Sergio parece un hombre de buen corazón, aun cuando se vive con tres mujeres y
2 de ellas se saben las amantes y con hijos y deben aceptar estar en el
anonimato y en segundo plano, esperar los tiempos libres, las escapadas, donde
Sergio suele mentir mucho para encontrarse con ellas, faltar a fiestas como
navidad y año nuevo para compartir con las otras o hacer de sus amigos,
cómplices. Adele es algo tontita -él se lo dice varias veces-, muy dócil, se
acomoda con facilidad y pide en buena onda celebrar algunas cosas como ser
madrina del bebé del mejor amigo de Sergio, o poder mezclar a sus hijos
discretamente con las hijas de la esposa. Sergio, aunque lo hace de manera dulce,
la trata de gordita boba, pero es con quien más se ríe, si bien Sergio deja en
claro que está con las mujeres perfectas, esas que no se dan cuenta de nada, o
todo lo permiten, a todo se amoldan, las que no molestan por nada, lo cual es
claramente parte de que estamos frente a una sátira y una muy machista donde el
sueño de Sergio es que sea factible la poligamia, que todas ella se quieran,
que llega a decirlo múltiples veces. Ansia poder celebrar con todos su hijos
juntos y es que en la propuesta, en general, el mal convive con lo amable digamos. En un momento Sergio se siente cínico porque pretende dejar un
trabajo para complacer a una de sus mujeres, pero sabe que solo finge su
postura. Esto da a entender que Sergio es un alma de Dios. Vive con ciertos remordimientos,
pero trata de hacerlas feliz en todo lo posible, darles espacios de alegría. En
ello Sergio siempre está contento y siempre es agradable. No lo vemos jamás
molesto, pasa hasta por inocente. Lo suyo no se presenta como algo sexual, sino
como amor, si bien se ve que las ama físicamente también, ama la belleza de sus
tres mujeres, y se los dice en varias oportunidades, pero el quehacer
cinematográfico va por lo clásico, no por el humor vulgar o grueso, ni siquiera
hay atisbo de erotismo. Tampoco la comedia en general se subraya/machaca, se
permite cierta seriedad, sobriedad, entendimiento, si bien es una sátira y a
ratos exagera, como con la bondad de Sergio que lleva sarcasmo. Él las ama a
todas, como iría a decir -o parece contestarle a Germi- el Truffaut de El
hombre que amaba a las mujeres (1977) pero en esa versión seria está narrado
por la voz del amante salvador/heroico. Las tres mujeres están locamente
enamoradas de Sergio, le son totalmente fieles, todas ellas son sumamente
simpáticas en todo sentido. El protagonista lleva la culpa en el pensamiento
hasta el ataque cardiaco. El filme no tiene nada que ver con las clases
sociales.
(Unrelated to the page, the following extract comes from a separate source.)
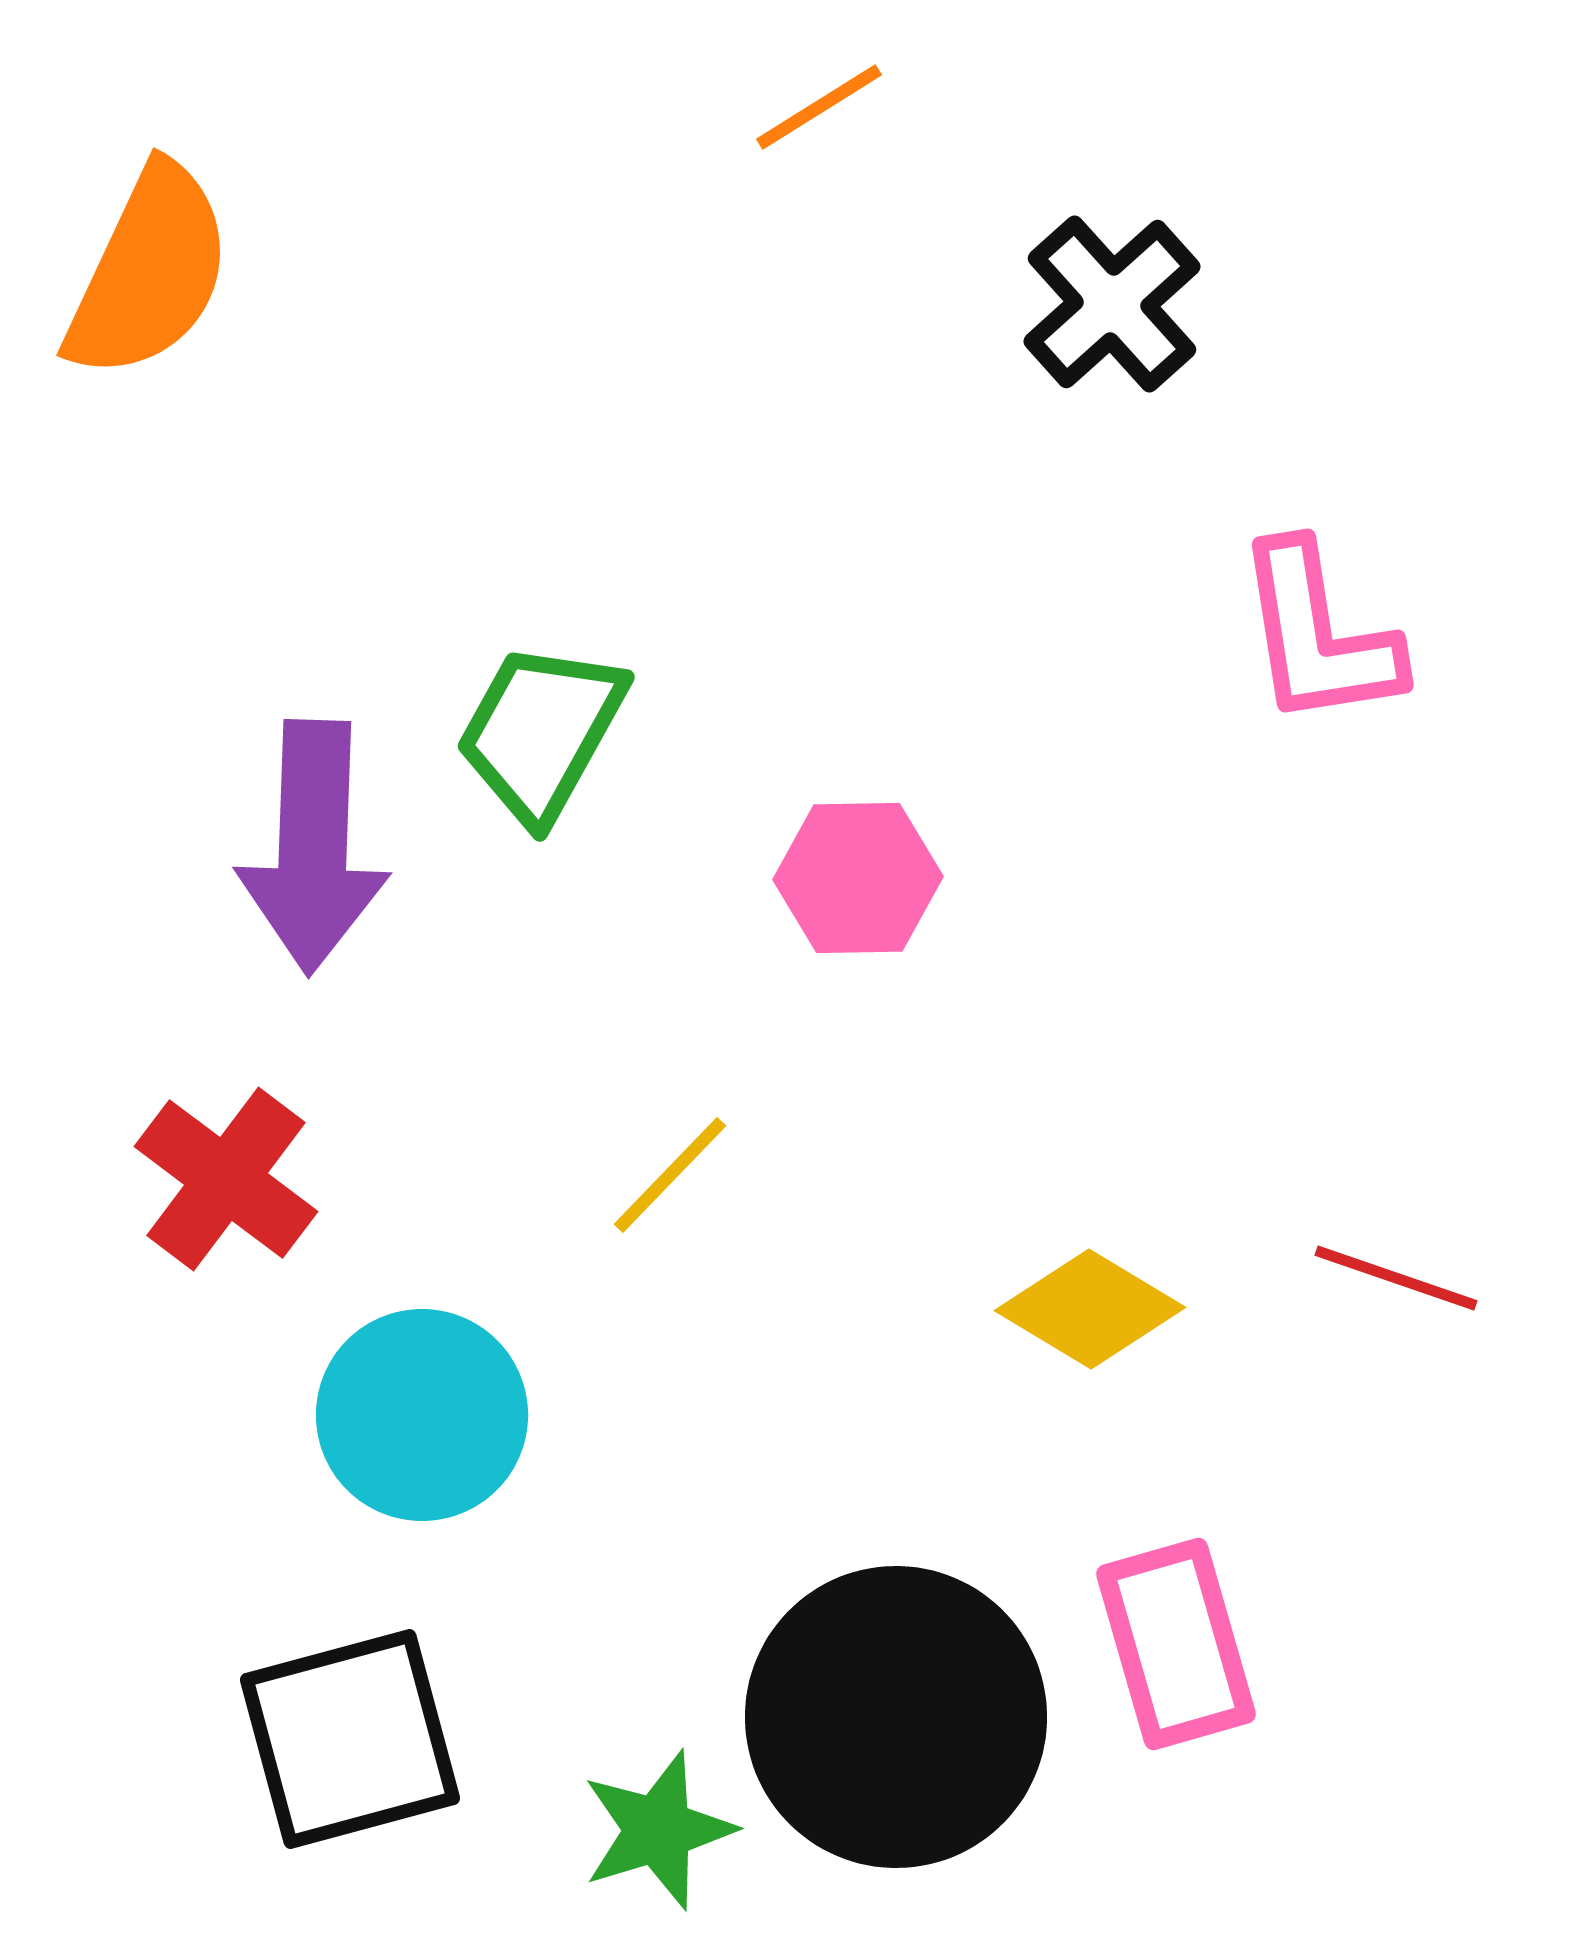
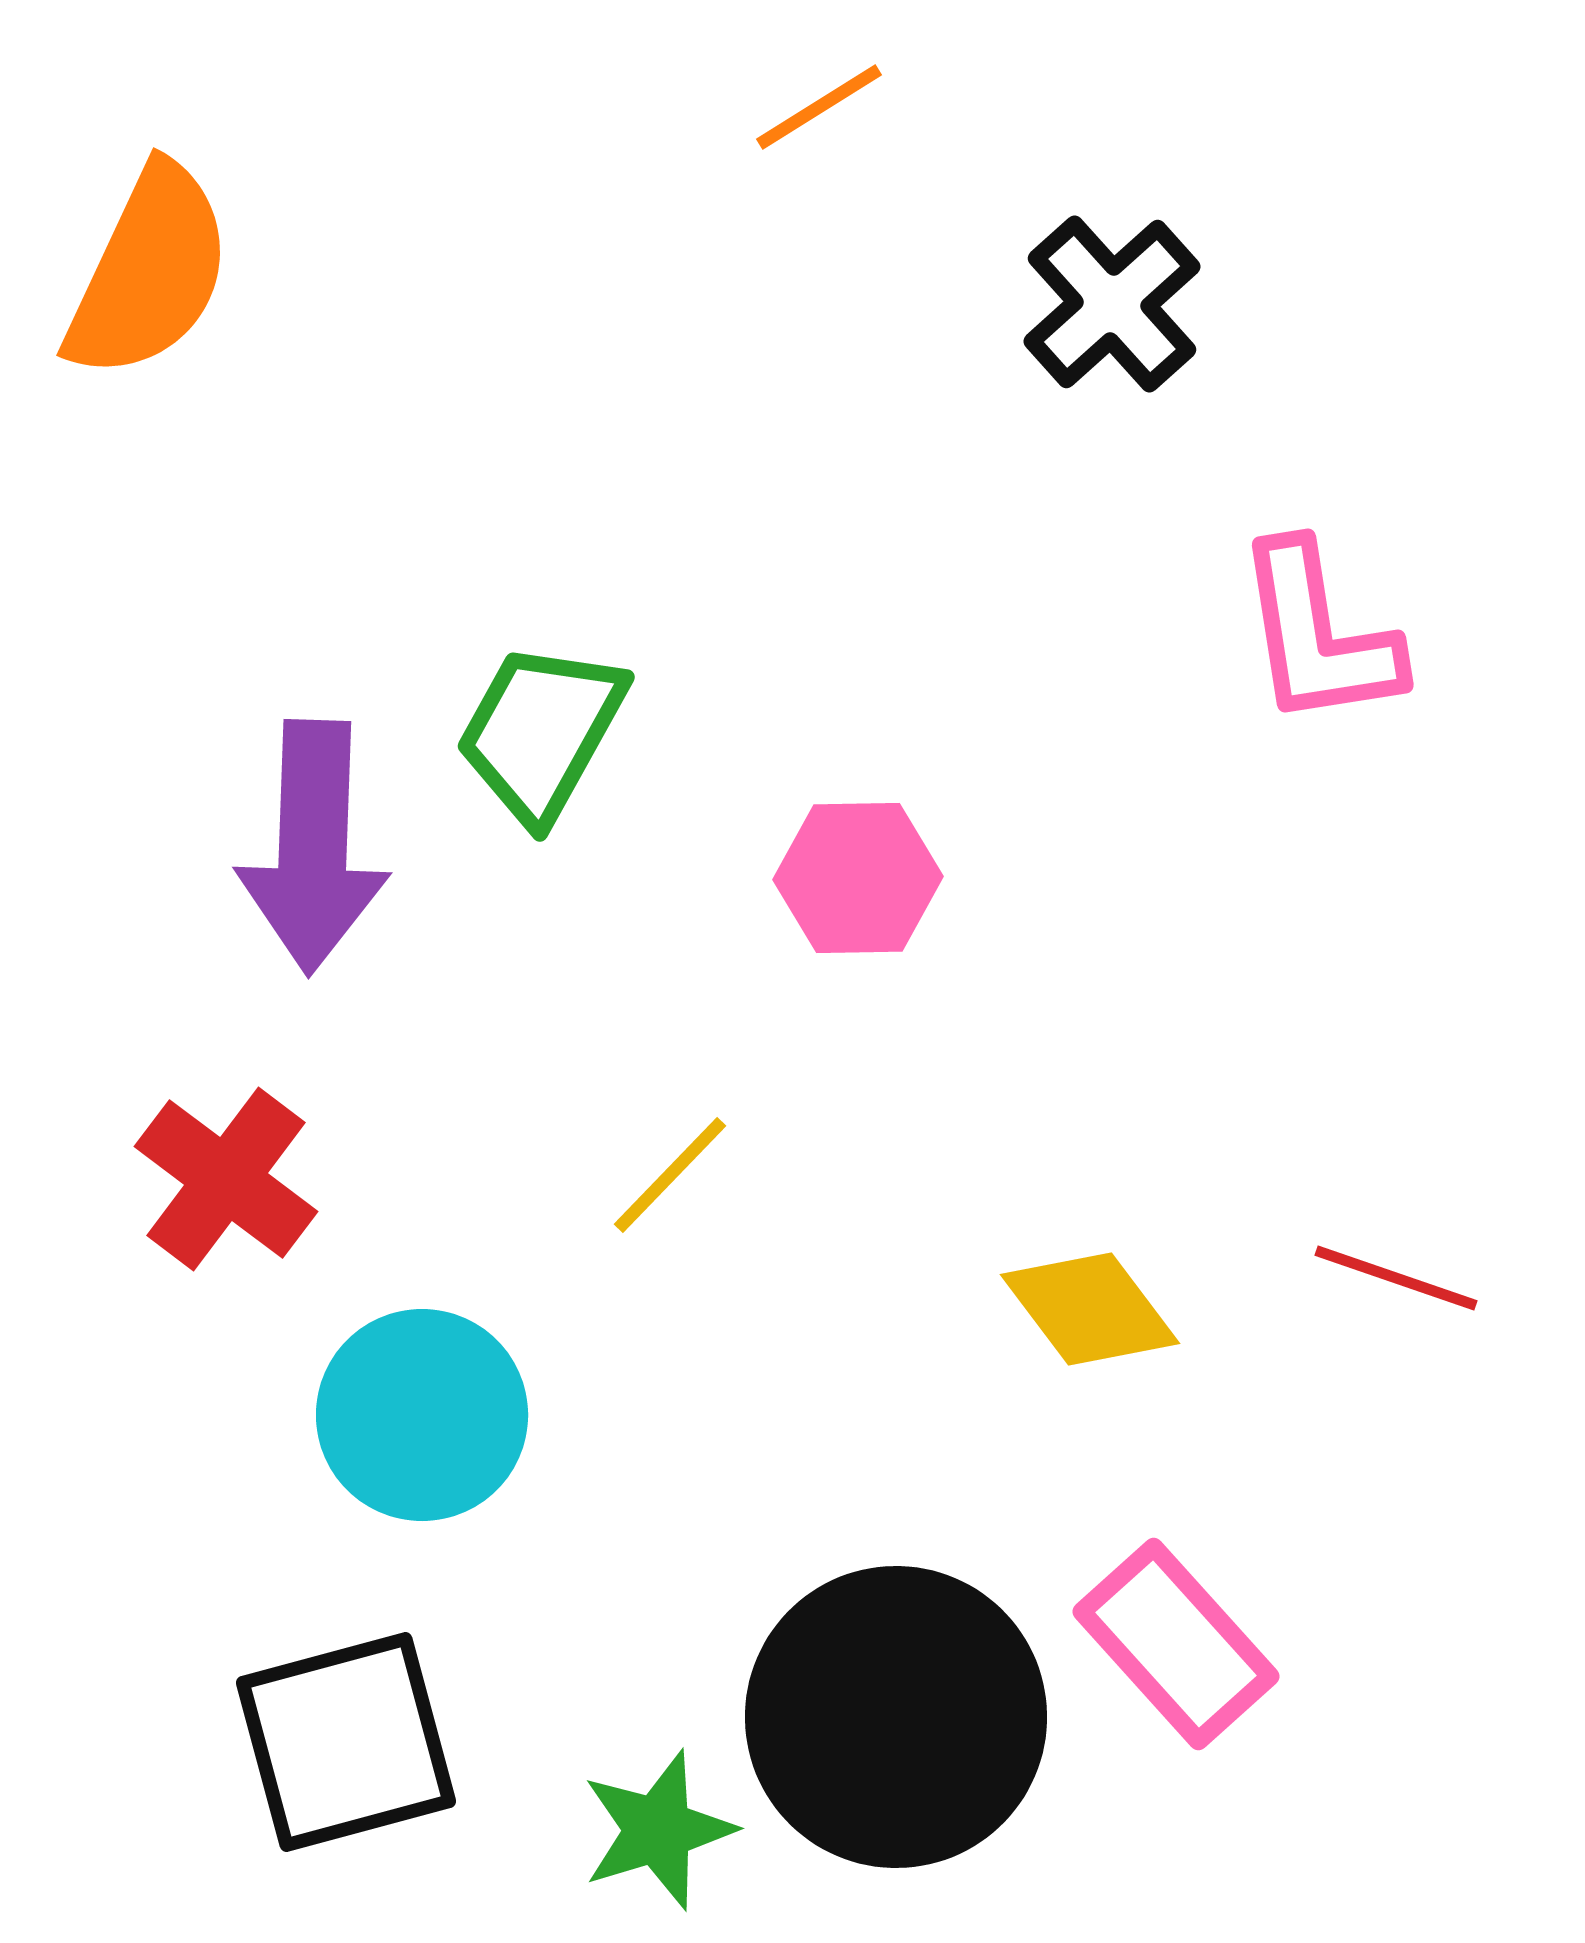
yellow diamond: rotated 22 degrees clockwise
pink rectangle: rotated 26 degrees counterclockwise
black square: moved 4 px left, 3 px down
Es en ese respecto, universal. Muy italiano, de paso, se diría. En un
momento, Marisa parece incomodarle (como cuando escapa del cine o llama de
madrugada), pero pronto entra en "razón". Entiende que no es la
esposa y no quiere dejarlo, entonces se auto-minimiza. La sátira es interesante
porque te permite entender cosas, como cierta reflexión feminista, o igualdad,
o entender que es estar casado realmente, aun cuando está impreso en las
acciones contrarias, pero quizá es por eso. La sátira deja percibir que no es
justo para esas mujeres, por más angelical o noble que se prodigue el
protagonista. Por más que no llegamos a ver ningún choque entre ellas. Son las
mujeres perfectas como se dice sarcásticamente, que incluye recoger que al ser
amantes no son ningunas santas. El hijo adolescente es el único que se deja oír
con algo de fuerza y le achacan cargo de consciencia. El final va en esa
dirección de lo angelical, que puede que no pegue del todo por su reiteración.
La voz susurra, acaso lo sabias todo, y no te mortificaba. Intenta
justificarse. En ese sentido es un filme que lleva de sutil, de comedia ligera.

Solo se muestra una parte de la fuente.